Faltaban sus pasos, el chapoteo de la ducha sobre su piel y el aroma a café
fuerte que estimulaba su imaginación.
De pronto, me vi de pie. Era mi
primera ocasión de actuar sin su voluntad. Entré en su cuarto. Solo encontré su
manuscrito inacabado sobre la mesilla. Junto a él, una carta con olor a violetas.

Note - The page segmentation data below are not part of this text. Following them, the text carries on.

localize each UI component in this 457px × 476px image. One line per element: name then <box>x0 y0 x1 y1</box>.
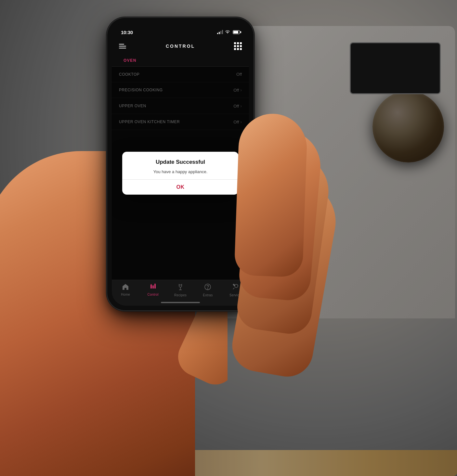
svg-rect-1 <box>152 286 154 289</box>
notch <box>159 22 202 31</box>
status-icons <box>217 30 240 35</box>
service-icon <box>232 283 239 292</box>
nav-extras-label: Extras <box>203 293 213 297</box>
menu-line-long <box>119 46 126 46</box>
grid-dot <box>240 42 242 44</box>
nav-home[interactable]: Home <box>112 283 139 296</box>
grid-dot <box>240 48 242 50</box>
grid-dot <box>240 45 242 47</box>
grid-dot <box>234 42 236 44</box>
home-indicator <box>161 302 200 303</box>
menu-button[interactable] <box>119 44 126 48</box>
nav-extras[interactable]: Extras <box>194 283 221 297</box>
tab-oven[interactable]: OVEN <box>118 56 142 65</box>
svg-point-9 <box>208 289 208 289</box>
dialog-box: Update Successful You have a happy appli… <box>122 152 239 195</box>
menu-line-long2 <box>119 48 126 48</box>
wifi-icon <box>225 30 230 35</box>
oven-content: COOKTOP Off PRECISION COOKING Off › UPPE… <box>112 67 249 280</box>
nav-control-label: Control <box>147 293 158 296</box>
dialog-ok-button[interactable]: OK <box>122 180 239 195</box>
grid-dot <box>237 45 239 47</box>
dialog-message: You have a happy appliance. <box>130 169 231 175</box>
svg-rect-0 <box>150 285 152 289</box>
recipes-icon <box>177 283 184 292</box>
menu-line-short <box>119 44 124 45</box>
nav-recipes-label: Recipes <box>174 293 187 297</box>
nav-control[interactable]: Control <box>139 283 166 296</box>
nav-recipes[interactable]: Recipes <box>167 283 194 297</box>
home-icon <box>122 283 129 291</box>
dialog-overlay: Update Successful You have a happy appli… <box>112 67 249 280</box>
app-header: CONTROL <box>112 38 249 54</box>
status-time: 10:30 <box>121 30 133 35</box>
dialog-content: Update Successful You have a happy appli… <box>122 152 239 180</box>
phone-body: 10:30 <box>107 18 254 310</box>
tab-oven-label: OVEN <box>124 58 137 63</box>
dialog-title: Update Successful <box>130 159 231 165</box>
header-title: CONTROL <box>166 44 195 49</box>
grid-dot <box>237 48 239 50</box>
control-icon <box>150 283 157 291</box>
signal-bar-2 <box>219 32 220 34</box>
signal-bar-1 <box>217 33 218 34</box>
grid-dot <box>234 45 236 47</box>
battery-icon <box>233 30 240 34</box>
grid-dot <box>234 48 236 50</box>
phone: 10:30 <box>107 18 254 310</box>
svg-rect-2 <box>154 284 156 289</box>
tab-bar: OVEN <box>112 54 249 67</box>
phone-screen: 10:30 <box>112 22 249 306</box>
extras-icon <box>204 283 211 292</box>
grid-button[interactable] <box>234 42 242 50</box>
nav-home-label: Home <box>121 293 130 296</box>
signal-bar-4 <box>222 30 223 34</box>
signal-bar-3 <box>220 31 221 34</box>
signal-bars-icon <box>217 30 223 34</box>
grid-dot <box>237 42 239 44</box>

La rabia
sacudió mi cuerpo -me había hecho usar el mismo perfume-. Leí el papel sin
remordimientos. Ella le suplicaba que abandonara su obsesión, que acabaría
destruyéndolo. Y le prometía una vida serena y placentera a su lado.
Entonces sonreí -sabía que iba a
volver-. No era el desamor la causa de su marcha sino el miedo a la
mediocridad. Y yo soy más fuerte. Él no podría dejar de escribir. Seguro que
estaría ideando un buen conflicto para hacer avanzar la historia. No iba a
tenerme siempre sentada en un sofá. Mientras tanto, fui a hacer café.